Thirty percent of the profits from SewPOP will go to the Sewing Training Academy, with student vendors keeping the remainder. The money raised at the event will help fund an expansion of the academy's curriculum, including a six-week Production Intensive Course planned for January 2020.
Since it was founded, the Sewing Training Academy has trained more than 250 students in commercial sewing.
"We average around eight students per class, running a daytime, Level One Foundations class for seven weeks, four days a week, and an evening, Level Two Foundations class that meets two nights per week," Quincy said.

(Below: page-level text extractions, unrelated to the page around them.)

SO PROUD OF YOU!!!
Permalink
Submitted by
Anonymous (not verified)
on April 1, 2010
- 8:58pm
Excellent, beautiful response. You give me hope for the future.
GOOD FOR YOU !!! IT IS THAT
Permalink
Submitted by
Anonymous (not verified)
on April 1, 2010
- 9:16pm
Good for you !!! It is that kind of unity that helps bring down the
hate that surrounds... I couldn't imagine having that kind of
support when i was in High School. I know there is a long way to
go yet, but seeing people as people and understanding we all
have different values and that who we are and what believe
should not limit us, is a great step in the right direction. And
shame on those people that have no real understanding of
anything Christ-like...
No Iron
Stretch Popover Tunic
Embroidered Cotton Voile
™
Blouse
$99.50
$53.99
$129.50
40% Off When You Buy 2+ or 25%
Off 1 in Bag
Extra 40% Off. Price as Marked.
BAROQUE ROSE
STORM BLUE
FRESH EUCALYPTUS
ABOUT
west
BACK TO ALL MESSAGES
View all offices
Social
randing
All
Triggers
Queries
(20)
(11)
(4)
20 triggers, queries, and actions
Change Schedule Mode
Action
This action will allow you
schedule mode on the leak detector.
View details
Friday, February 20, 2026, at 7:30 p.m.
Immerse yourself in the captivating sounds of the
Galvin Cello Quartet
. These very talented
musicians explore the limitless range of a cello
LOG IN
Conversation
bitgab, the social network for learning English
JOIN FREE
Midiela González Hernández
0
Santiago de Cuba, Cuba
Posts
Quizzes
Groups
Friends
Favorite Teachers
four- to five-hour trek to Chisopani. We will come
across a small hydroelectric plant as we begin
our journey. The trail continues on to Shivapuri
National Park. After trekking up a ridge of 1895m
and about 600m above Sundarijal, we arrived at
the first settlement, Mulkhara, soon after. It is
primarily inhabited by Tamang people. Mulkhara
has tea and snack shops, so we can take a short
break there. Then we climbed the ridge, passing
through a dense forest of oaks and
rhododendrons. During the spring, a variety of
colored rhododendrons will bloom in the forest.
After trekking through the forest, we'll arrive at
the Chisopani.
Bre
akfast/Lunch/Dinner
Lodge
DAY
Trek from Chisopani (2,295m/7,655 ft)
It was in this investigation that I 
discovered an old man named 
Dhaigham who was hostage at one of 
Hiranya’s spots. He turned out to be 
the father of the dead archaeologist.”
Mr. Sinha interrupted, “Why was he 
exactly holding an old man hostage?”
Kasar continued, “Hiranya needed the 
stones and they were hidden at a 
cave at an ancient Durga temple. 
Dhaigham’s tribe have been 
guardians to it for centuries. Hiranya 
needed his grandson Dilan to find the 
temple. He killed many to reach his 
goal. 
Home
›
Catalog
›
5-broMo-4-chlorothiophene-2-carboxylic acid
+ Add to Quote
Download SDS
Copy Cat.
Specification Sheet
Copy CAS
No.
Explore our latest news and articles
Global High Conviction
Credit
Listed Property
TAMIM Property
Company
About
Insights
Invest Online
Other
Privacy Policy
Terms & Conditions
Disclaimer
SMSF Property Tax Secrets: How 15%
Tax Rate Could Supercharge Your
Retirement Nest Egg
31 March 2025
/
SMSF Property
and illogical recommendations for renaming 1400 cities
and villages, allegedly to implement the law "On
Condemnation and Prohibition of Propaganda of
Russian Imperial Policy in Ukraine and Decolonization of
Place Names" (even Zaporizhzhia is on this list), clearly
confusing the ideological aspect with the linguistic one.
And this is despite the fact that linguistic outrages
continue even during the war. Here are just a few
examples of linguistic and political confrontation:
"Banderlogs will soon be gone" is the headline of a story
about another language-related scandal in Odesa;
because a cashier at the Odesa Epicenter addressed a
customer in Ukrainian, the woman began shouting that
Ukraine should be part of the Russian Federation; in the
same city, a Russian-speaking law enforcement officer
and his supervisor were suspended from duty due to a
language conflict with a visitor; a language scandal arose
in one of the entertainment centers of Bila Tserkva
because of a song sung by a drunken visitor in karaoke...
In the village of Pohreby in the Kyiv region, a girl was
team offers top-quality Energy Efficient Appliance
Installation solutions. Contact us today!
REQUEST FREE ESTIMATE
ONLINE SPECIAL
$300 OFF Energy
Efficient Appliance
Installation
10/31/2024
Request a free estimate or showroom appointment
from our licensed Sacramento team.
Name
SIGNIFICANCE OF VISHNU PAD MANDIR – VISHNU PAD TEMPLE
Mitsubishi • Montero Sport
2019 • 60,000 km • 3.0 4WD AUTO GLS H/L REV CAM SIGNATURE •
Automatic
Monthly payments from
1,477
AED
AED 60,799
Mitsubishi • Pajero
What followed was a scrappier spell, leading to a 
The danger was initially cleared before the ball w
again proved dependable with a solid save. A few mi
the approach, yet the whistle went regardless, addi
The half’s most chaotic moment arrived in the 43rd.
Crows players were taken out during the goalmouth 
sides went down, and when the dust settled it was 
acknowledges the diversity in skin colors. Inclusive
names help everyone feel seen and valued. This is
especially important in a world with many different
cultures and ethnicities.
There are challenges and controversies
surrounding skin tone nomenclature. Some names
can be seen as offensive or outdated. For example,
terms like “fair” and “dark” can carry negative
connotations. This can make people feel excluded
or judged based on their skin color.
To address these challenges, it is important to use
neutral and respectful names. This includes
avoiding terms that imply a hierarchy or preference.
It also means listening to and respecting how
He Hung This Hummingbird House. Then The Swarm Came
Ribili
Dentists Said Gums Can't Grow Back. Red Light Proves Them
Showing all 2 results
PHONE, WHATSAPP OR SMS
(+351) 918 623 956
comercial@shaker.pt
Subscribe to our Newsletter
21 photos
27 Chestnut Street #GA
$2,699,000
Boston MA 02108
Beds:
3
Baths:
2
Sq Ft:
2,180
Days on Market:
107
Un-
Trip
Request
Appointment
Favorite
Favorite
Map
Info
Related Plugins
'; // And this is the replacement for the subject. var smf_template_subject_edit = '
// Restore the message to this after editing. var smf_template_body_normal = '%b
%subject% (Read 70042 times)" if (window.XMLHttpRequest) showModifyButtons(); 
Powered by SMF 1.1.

Tuition for the classes,she said, "is on a sliding scale based on income and can range from $150 to $500, with Level Two available day or night after students complete the first level."
"Here (at the academy) they learn how to think like a sewer, working on speed and concentration," Quincy explained.
Before joining the class, students must go through an interview process, Quincy said. "We want to make sure their goals are aligned with those of the program."
Quincy stressed that the academy teaches "career classes, and these are not for people who want to pursue this as a hobby."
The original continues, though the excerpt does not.